[cfe-dev] Proposal to simplify ObjC Type AST's

David Chisnall csdavec at swansea.ac.uk
Tue May 19 17:05:33 PDT 2009


On 20 May 2009, at 00:36, Eli Friedman wrote:

> As far as I can tell, that doesn't change in this scheme: typedefs are
> our standard way of introducing names of builtin types into the
> translation unit.  We'd just be typedef'ing "id" to an ObjCIdType
> rather than a pointer to a struct objc_object.
>
> The only tricky thing to get right is if we allow code to reference
> "struct objc_object" directly; I think we can take care of that with a
> check in ASTContext::getPointerType, though (essentially, the idea is
> to make it impossible to construct a "struct objc_object*").
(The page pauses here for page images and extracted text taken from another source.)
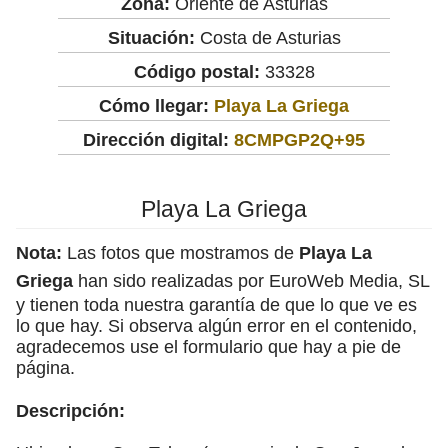
Zona:
Oriente de Asturias
Situación:
Costa de Asturias
Código postal:
33328
Cómo llegar:
Playa La Griega
Dirección digital:
8CMPGP2Q+95
Playa La Griega
Nota:
Las fotos que mostramos de
Playa La
Griega
han sido realizadas por EuroWeb Media, SL
y tienen toda nuestra garantía de que lo que ve es
lo que hay. Si observa algún error en el contenido,
agradecemos use el formulario que hay a pie de
página.
Descripción:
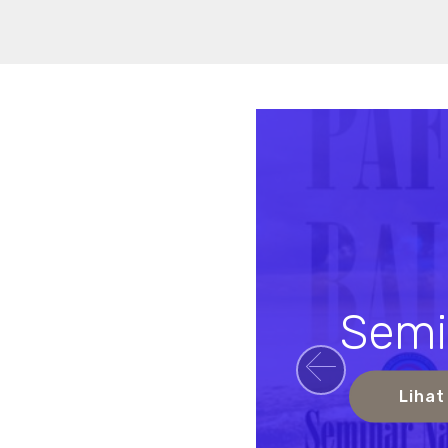
Semi
Previou
Lihat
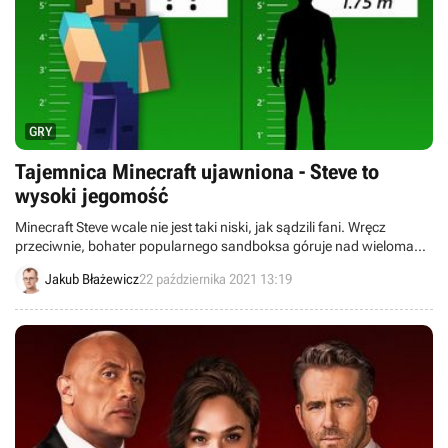
GRY
Tajemnica Minecraft ujawniona - Steve to
wysoki jegomość
Minecraft Steve wcale nie jest taki niski, jak sądzili fani. Wręcz
przeciwnie, bohater popularnego sandboksa góruje nad wieloma
postaciami z gier.
Jakub Błażewicz
22 października 2021 13:19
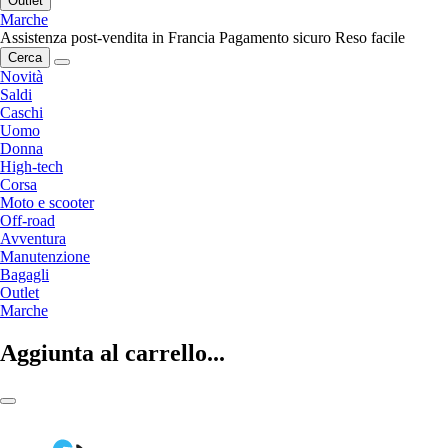
Outlet
Marche
Assistenza post-vendita in Francia
Pagamento sicuro
Reso facile
Cerca
Novità
Saldi
Caschi
Uomo
Donna
High-tech
Corsa
Moto e scooter
Off-road
Avventura
Manutenzione
Bagagli
Outlet
Marche
Aggiunta al carrello...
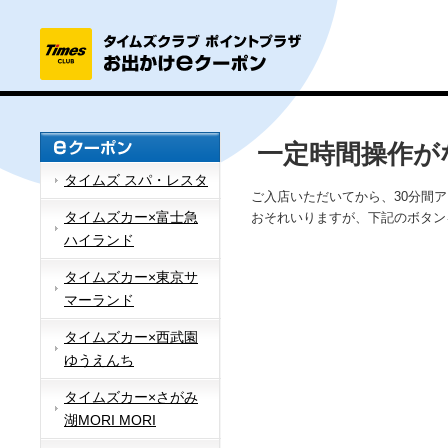
一定時間操作が
タイムズ スパ・レスタ
ご入店いただいてから、30分間
タイムズカー×富士急
おそれいりますが、下記のボタン
ハイランド
タイムズカー×東京サ
マーランド
タイムズカー×西武園
ゆうえんち
タイムズカー×さがみ
湖MORI MORI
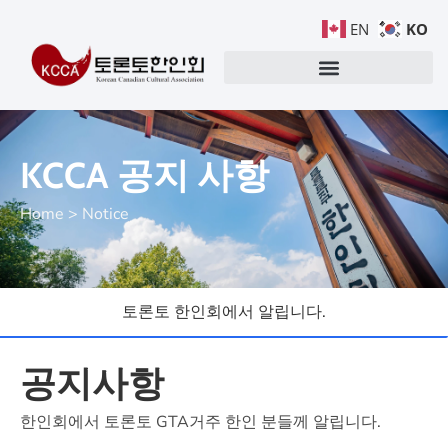
KO
EN
KCCA 공지 사항
Home > Notice
토론토 한인회에서 알립니다.
공지사항
한인회에서 토론토 GTA거주 한인 분들께 알립니다.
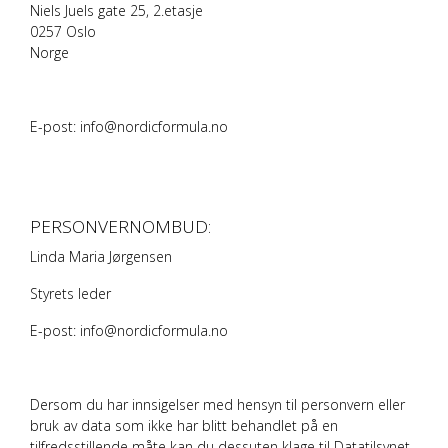
Niels Juels gate 25, 2.etasje
0257 Oslo
Norge
E-post: info@nordicformula.no
PERSONVERNOMBUD:
Linda Maria Jørgensen
Styrets leder
E-post: info@nordicformula.no
Dersom du har innsigelser med hensyn til personvern eller
bruk av data som ikke har blitt behandlet på en
tilfredsstillende måte kan du dessuten
klage til Datatilsynet
.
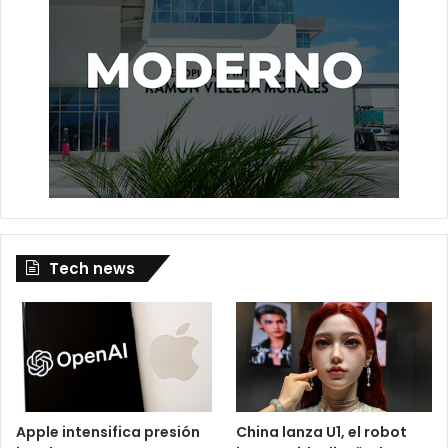
Tech news
Apple intensifica presión
China lanza U1, el robot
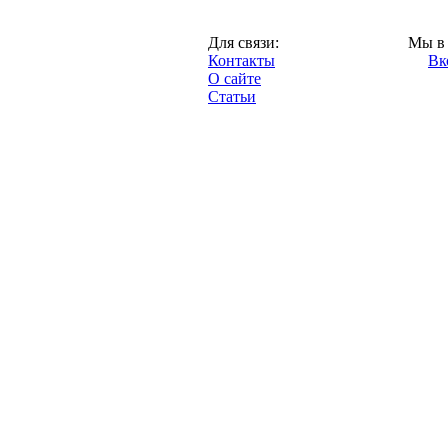
Москва,
Для связи:
Мы в 
"Про-Динамо.ру",
Контакты
Вк
2013 год.
О сайте
Статьи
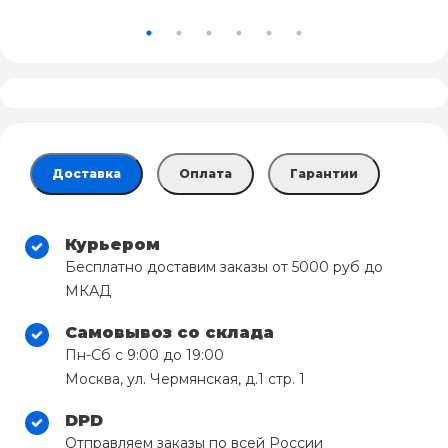
Доставка
Оплата
Гарантии
Курьером
Бесплатно доставим заказы от 5000 руб до
МКАД
Самовывоз со склада
Пн-Сб с 9:00 до 19:00
Москва, ул. Чермянская, д.1 стр. 1
DPD
Отправляем заказы по всей России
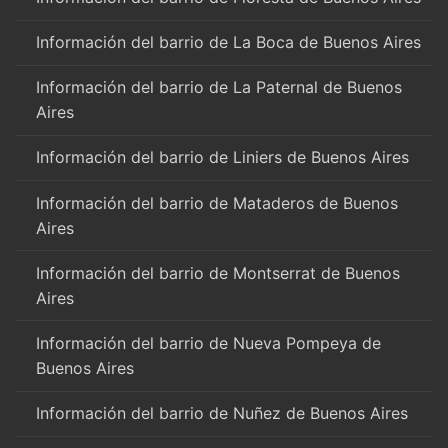
Información del barrio de La Boca de Buenos Aires
Información del barrio de La Paternal de Buenos
Aires
Información del barrio de Liniers de Buenos Aires
Información del barrio de Mataderos de Buenos
Aires
Información del barrio de Montserrat de Buenos
Aires
Información del barrio de Nueva Pompeya de
Buenos Aires
Información del barrio de Nuñez de Buenos Aires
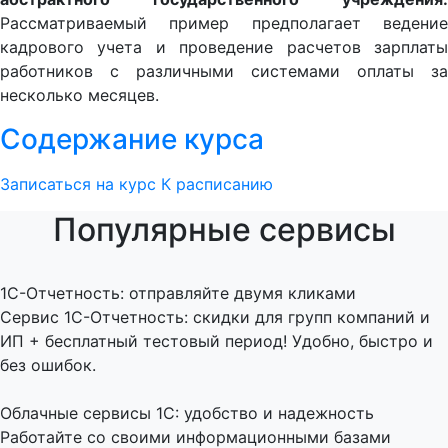
Рассматриваемый пример предполагает ведение
кадрового учета и проведение расчетов зарплаты
работников с различными системами оплаты за
несколько месяцев.
Содержание курса
Записаться на курс
К расписанию
Популярные сервисы
1C-Отчетность: отправляйте двумя кликами
Сервис 1С-Отчетность: скидки для групп компаний и
ИП + бесплатный тестовый период! Удобно, быстро и
без ошибок.
Облачные сервисы 1С: удобство и надежность
Работайте со своими информационными базами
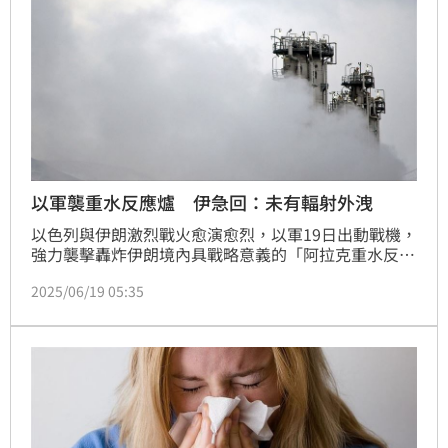
以軍襲重水反應爐 伊急回：未有輻射外洩
以色列與伊朗激烈戰火愈演愈烈，以軍19日出動戰機，
強力襲擊轟炸伊朗境內具戰略意義的「阿拉克重水反應
爐」（Arak heavy water reactor）。以色列軍方指
2025/06/19 05:35
出，此次空襲鎖定目標放在「鈽產出核心組件」，以防
伊朗用於發展核武。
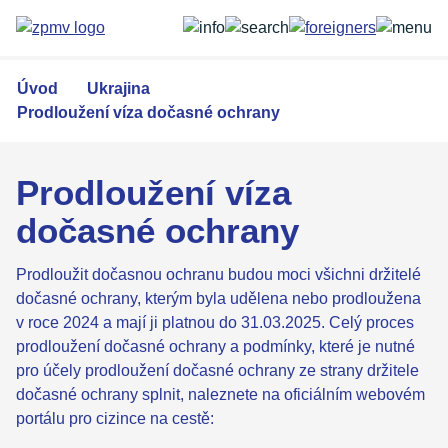
Přejít
k
hlavnímu
obsahu
Úvod
Ukrajina
Prodloužení víza dočasné ochrany
Prodloužení víza
dočasné ochrany
Prodloužit dočasnou ochranu budou moci všichni držitelé
dočasné ochrany, kterým byla udělena nebo prodloužena
v roce 2024 a mají ji platnou do 31.03.2025. Celý proces
prodloužení dočasné ochrany a podmínky, které je nutné
pro účely prodloužení dočasné ochrany ze strany držitele
dočasné ochrany splnit, naleznete na oficiálním webovém
portálu pro cizince na cestě:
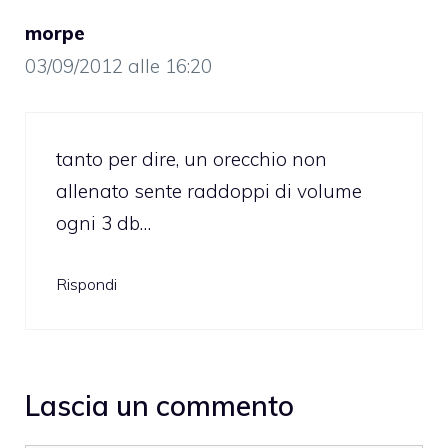
morpe
03/09/2012 alle 16:20
tanto per dire, un orecchio non
allenato sente raddoppi di volume
ogni 3 db…
Rispondi
Lascia un commento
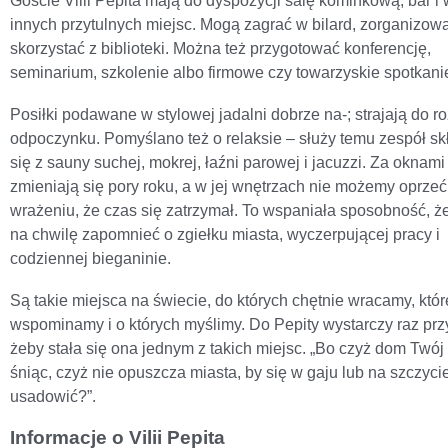
Goście Villi Pepita mają do dyspozycji salę kominkową, bar i 
innych przytulnych miejsc. Mogą zagrać w bilard, zorganizowa
skorzystać z biblioteki. Można też przygotować konferencję,
seminarium, szkolenie albo firmowe czy towarzyskie spotkani
Posiłki podawane w stylowej jadalni dobrze na-; strajają do r
odpoczynku. Pomyślano też o relaksie – służy temu zespół sk
się z sauny suchej, mokrej, łaźni parowej i jacuzzi. Za oknami
zmieniają się pory roku, a w jej wnętrzach nie możemy oprzeć
wrażeniu, że czas się zatrzymał. To wspaniała sposobność, ż
na chwilę zapomnieć o zgiełku miasta, wyczerpującej pracy i
codziennej bieganinie.
Są takie miejsca na świecie, do których chętnie wracamy, któr
wspominamy i o których myślimy. Do Pepity wystarczy raz prz
żeby stała się ona jednym z takich miejsc. „Bo czyż dom Twój 
śniąc, czyż nie opuszcza miasta, by się w gaju lub na szczyc
usadowić?”.
Informacje o Vilii Pepita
The default definition of id in ASTContext is fall-back code which is  
only important if the program does not include headers that define  
this type.  The only Objective-C code I've ever seen where this is the  
case is the clang testsuite.  In the real world it never happens; you  
always include the header provided by whichever runtime you happen to  
be using (most commonly indirectly via Foundation.h) which defines id,  
SEL, Class, and IMP.

Constructing a struct objc_object* does happen in real code, but only  
if you have included the header, created a struct objc_object and  
taken its address.  GCC does accept this code:

#import <objc/Object.h>

int main(void)
{
     struct objc_object a;
     a.isa = objc_getClass("Object");
     [&a init];
     return 0;
}

This is incredibly ugly, however, and I think it would be marginally  
less bad if it required an explicit cast of the receiver to an object  
type to work.  If this breaks any existing code, it's code that  
deserves to have been broken a long time ago.  GCC actually accepts  
some even more wrong things, like this:

int main(void)
{
     struct {void* isa;} a;
     a.isa = objc_getClass("Object");
     [&a init];
     return 0;
}

This does raise a warning that a is not a valid receiver type (and  
that init is not known as a selector), but still compiles and runs.

If you are compiling bits of an Objective-C runtime or a similar  
supporting library then you will come across this kind of thing, but  
in this code you will already have a lot of explicit casts.

On 20 May 2009, at 00:50, Fariborz Jahanian wrote:

> I am not sure if any want want to do this. But following code is  
> legal:
> #include <objc/objc.h>
> id pi;
> Class min()
> {
>   return pi->isa;
> }

This is a much more common idiom.  Ideally, however, we would be  
treating this as an ivar access with a known offset of 0, rather than  
as a structure field access.  This probably ought to generate the same  
code irrespective of whether pi is an id, an NSObject* or an Object*  
(although it should give a warning / error on NSObject where isa is  
declared @protected).  Perhaps we should be declaring an implicit  
Class isa as an ivar on any ObjCIdType, so ObjCIdType defines a  
pointer to an object with a single ivar which accepts all messages.